Start of Block

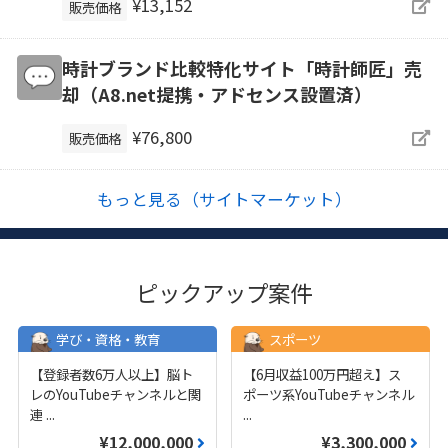
¥13,152
販売価格
時計ブランド比較特化サイト「時計師匠」売
却（A8.net提携・アドセンス設置済）
¥76,800
販売価格
もっと見る（サイトマーケット）
ピックアップ案件
学び・資格・教育
スポーツ
【登録者数6万人以上】脳ト
【6月収益100万円超え】ス
レのYouTubeチャンネルと関
ポーツ系YouTubeチャンネル
連
...
...
¥12,000,000
¥3,300,000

End of Block

- Your task -
From where "もっと見る（サイトマーケット）" appears to the last line of the listing above, please write out every line exactly; leave out the rest.

- Written response -
もっと見る（サイトマーケット）
ピックアップ案件
学び・資格・教育
スポーツ
【登録者数6万人以上】脳ト
【6月収益100万円超え】ス
レのYouTubeチャンネルと関
ポーツ系YouTubeチャンネル
連
...
...
¥12,000,000
¥3,300,000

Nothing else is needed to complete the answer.